Vitor Belfort’s Long, Strange UFC Trip Is About to Take Its Weirdest Turn Yet

We know now that Vitor Belfort was being too modest back in September of 2012, when he unwittingly dubbed himself the “Young Dinosaur” during an interview with MMAFighting.com.
After all, dinosaurs eventually went extinct.

In retrospect, i…

We know now that Vitor Belfort was being too modest back in September of 2012, when he unwittingly dubbed himself the “Young Dinosaur” during an interview with MMAFighting.com.

After all, dinosaurs eventually went extinct.

In retrospect, it would’ve been more accurate for Belfort to compare his longevity to death itself, taxes maybe, or—to borrow an expression from Henry Rollins—the tenacity of the cockroach.

Unlike the giant reptilian beasts of yore, there appears to be no end in sight for Belfort. Just when you think he’s down for the count, the guy photobombs UFC 175.

If he manages to pull off this latest Lazarus act, it may go down as the strangest reappearing trick in a career full of them. Belfort still has to secure a license from the Nevada State Athletic Commission, but, assuming he does, we learned on Wednesday the 37-year-old veteran will take Wanderlei Silva’s place in a high-profile July 5 pay-per-view bout against Chael Sonnen.

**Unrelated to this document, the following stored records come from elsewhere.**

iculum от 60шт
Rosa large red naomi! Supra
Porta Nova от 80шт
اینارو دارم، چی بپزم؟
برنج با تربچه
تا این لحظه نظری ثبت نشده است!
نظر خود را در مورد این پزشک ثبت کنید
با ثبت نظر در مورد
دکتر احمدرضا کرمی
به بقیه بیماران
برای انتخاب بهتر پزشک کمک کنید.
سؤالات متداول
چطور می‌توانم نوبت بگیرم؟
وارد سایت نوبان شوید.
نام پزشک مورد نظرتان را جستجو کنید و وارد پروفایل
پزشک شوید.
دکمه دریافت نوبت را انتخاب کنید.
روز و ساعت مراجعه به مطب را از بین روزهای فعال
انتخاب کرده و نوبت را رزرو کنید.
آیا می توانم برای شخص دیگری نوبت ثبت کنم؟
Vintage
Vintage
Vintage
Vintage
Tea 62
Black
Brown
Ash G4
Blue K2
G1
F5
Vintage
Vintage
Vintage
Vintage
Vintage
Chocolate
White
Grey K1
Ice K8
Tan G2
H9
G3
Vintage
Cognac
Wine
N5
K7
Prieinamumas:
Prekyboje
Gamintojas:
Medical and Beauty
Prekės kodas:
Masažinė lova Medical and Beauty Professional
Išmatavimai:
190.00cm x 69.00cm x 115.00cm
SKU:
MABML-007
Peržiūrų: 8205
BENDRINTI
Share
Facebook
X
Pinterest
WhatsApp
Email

Not too shabby for a man who began this week still mired in limbo, waylaid by Nevada’s ban on testosterone therapy, a murky drug test and his sudden withdrawal from UFC 173. As recently as April, Dana White was still putting his name in the same sentences as words like “banned” and “hilarious” and quipping that Belfort was “fooling himself” when the fighter proclaimed himself ready to return.

Suddenly, it’s Silva who is out and—presto change-o—Belfort is back in play.

Maybe.

Theoretically, things could still get dicey for him during that June 17 hearing in Las Vegas. So far, his camp has done its level best to keep the results of the surprise drug test he took back in February under wraps. It’s widely assumed that when he appears in front of the NSAC, those enormous, heavily muscled chickens will come home to roost.

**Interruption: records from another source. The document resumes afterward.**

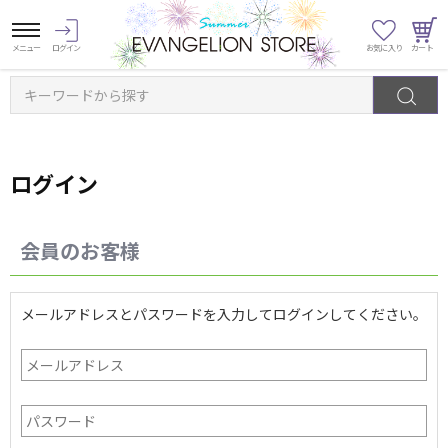
キーワードから探す
ログイン
会員のお客様
メールアドレスとパスワードを入力してログインしてください。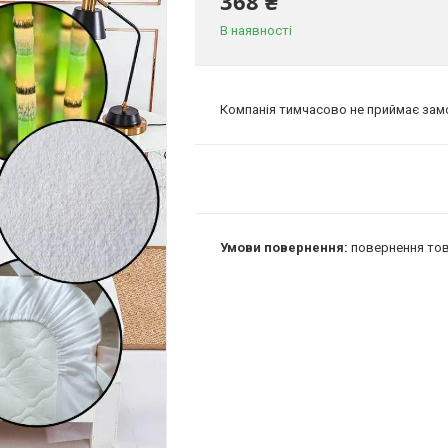
368 ₴
В наявності
Компанія тимчасово не приймає за
повернення тов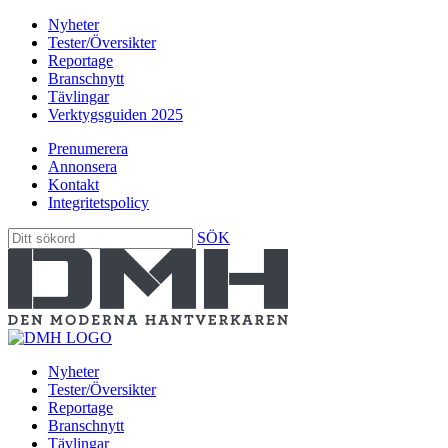
Nyheter
Tester/Översikter
Reportage
Branschnytt
Tävlingar
Verktygsguiden 2025
Prenumerera
Annonsera
Kontakt
Integritetspolicy
SÖK
Nyheter
Tester/Översikter
Reportage
Branschnytt
Tävlingar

If Belfort failed that test, it’s unthinkable that the commission would just let him waltz back into action without some sort of suspension. If he passed it, then he got maybe the worst public-relations advice in history when his handlers convinced him to keep it secret.

Yet, in practice, we have every reason to believe Belfort will sail over this regulatory hurdle with the greatest of ease. Surely the UFC wouldn’t pluck him out of thin air and put him forward as a replacement for Silva if the fight company wasn’t reasonably sure he’d emerge from the process unscathed.

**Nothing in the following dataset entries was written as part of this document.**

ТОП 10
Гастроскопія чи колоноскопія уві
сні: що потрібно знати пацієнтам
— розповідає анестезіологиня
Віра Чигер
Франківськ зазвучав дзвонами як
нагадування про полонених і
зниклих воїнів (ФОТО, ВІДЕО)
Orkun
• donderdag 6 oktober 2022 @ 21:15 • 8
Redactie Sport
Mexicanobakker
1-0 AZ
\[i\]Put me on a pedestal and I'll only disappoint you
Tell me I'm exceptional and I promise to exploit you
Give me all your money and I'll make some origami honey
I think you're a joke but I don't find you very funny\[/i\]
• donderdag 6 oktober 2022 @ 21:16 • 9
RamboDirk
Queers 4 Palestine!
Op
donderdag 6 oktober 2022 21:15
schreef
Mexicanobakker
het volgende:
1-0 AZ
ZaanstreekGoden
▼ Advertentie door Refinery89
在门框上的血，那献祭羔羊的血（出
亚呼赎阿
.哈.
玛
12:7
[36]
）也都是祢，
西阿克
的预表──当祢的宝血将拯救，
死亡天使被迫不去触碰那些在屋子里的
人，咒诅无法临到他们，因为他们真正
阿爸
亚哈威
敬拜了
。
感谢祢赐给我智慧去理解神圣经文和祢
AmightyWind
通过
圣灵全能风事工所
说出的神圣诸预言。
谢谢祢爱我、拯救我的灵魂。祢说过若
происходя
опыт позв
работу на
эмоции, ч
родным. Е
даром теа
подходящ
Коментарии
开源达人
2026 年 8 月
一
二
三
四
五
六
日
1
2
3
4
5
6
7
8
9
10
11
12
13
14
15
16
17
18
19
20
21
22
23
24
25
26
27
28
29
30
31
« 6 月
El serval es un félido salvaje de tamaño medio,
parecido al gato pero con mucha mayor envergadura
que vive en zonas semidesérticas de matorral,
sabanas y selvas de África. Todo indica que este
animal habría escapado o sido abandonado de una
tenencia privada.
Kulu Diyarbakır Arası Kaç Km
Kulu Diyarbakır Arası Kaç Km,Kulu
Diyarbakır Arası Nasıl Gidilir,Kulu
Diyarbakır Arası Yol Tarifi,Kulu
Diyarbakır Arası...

If and when he does, the irony will be as big and thick as a cloud of prehistoric mosquitoes.

Assuming the UFC’s emergency contingency plan comes to fruition, the organization will replace Silva—a guy who this week disgraced himself by reportedly opting out of Nevada’s licensing procedures—with Belfort, a guy who three months ago fell into disgrace by opting out of Nevada’s licensing procedures.

In addition, Belfort will be stepping onto a card headlined by Chris Weidman’s middleweight title fight against Lyoto Machida. That’s a bout that only exists because Belfort defaulted on his own scheduled meeting with Weidman at UFC 173 (see above).

Belfort’s newly minted scrap against Sonnen will be at 205 pounds, but that didn’t prevent the American Gangster from going on UFC Tonight on Wednesday to call it a No. 1 contender fight for Weidman’s 185-pound title.

Got all that? Good, because momentum shifts pretty fast around here.

If it works out, it’ll be a clear victory for Belfort’s recent campaign of silence and doubletalk. For years he deflected questions about his TRT use by waxing poetic (and occasionally indecipherably) about dinosaurs, religion and lions in the jungle. He once infamously joked that fans in Brazil should beat up a reporter who asked about testosterone and another time declared with a straight face that it was other fighters, not him, who ought to face increased drug testing.

In any other walk of life, all that nonsense probably would’ve amounted to vocational suicide. In the fight game, it’s proved to be an effective strategy for prolonging his career.

In fact, Belfort has survived a number of extinction-level events during his 18-year MMA run. For years it seemed like his opponents had him pretty well figured out, but Belfort just kept showing up, just kept fighting. He’s battled back from spirit-crushing losses, survived pit stops in Pride, Strikeforce and Affliction and outlasted the effects of a positive drug test in Nevada back in 2006.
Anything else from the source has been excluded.